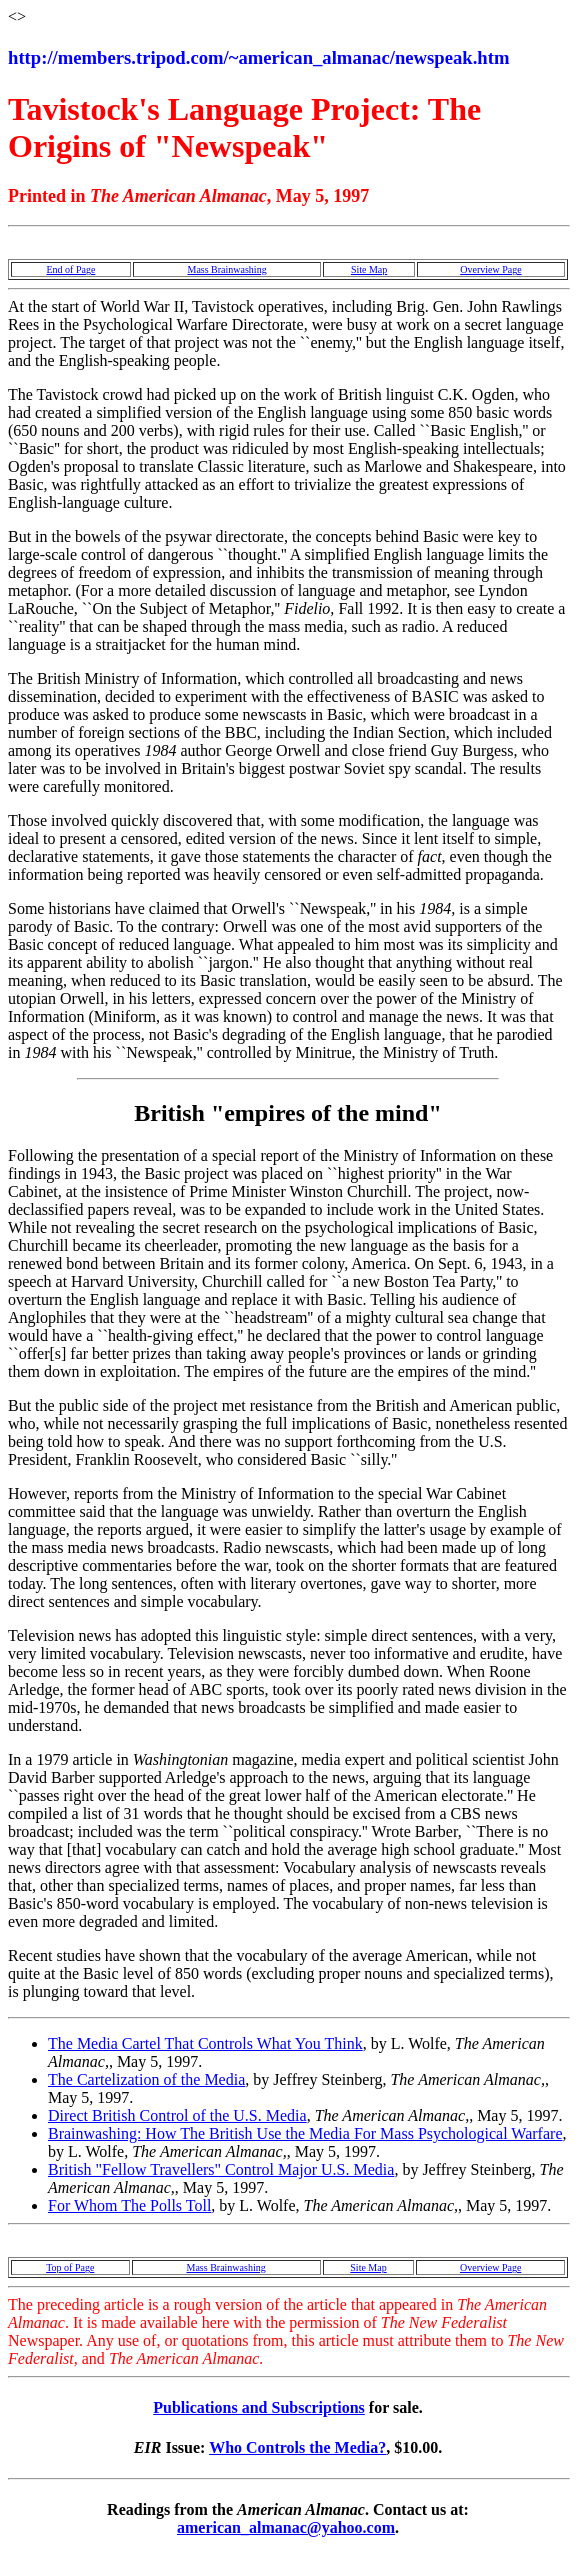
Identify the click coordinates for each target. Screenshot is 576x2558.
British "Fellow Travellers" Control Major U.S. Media (221, 2169)
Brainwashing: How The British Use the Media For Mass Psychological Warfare (305, 2133)
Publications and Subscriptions (259, 2407)
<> (17, 16)
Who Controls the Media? (297, 2447)
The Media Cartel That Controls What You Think (205, 2043)
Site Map (369, 269)
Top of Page (70, 2267)
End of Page (70, 269)
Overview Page (490, 269)
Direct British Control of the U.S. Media (177, 2115)
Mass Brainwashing (226, 269)
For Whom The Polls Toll (129, 2205)
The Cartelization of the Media (146, 2079)
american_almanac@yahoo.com (286, 2527)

☆ ☆ ☆ ☆ ☆ ☆ ☆

• Aim of the task: Look through the entries and return every line where "Brainwashing" appears.

• Written response:
Brainwashing: How The British Use the Media For Mass Psychological Warfare (305, 2133)
Mass Brainwashing (226, 269)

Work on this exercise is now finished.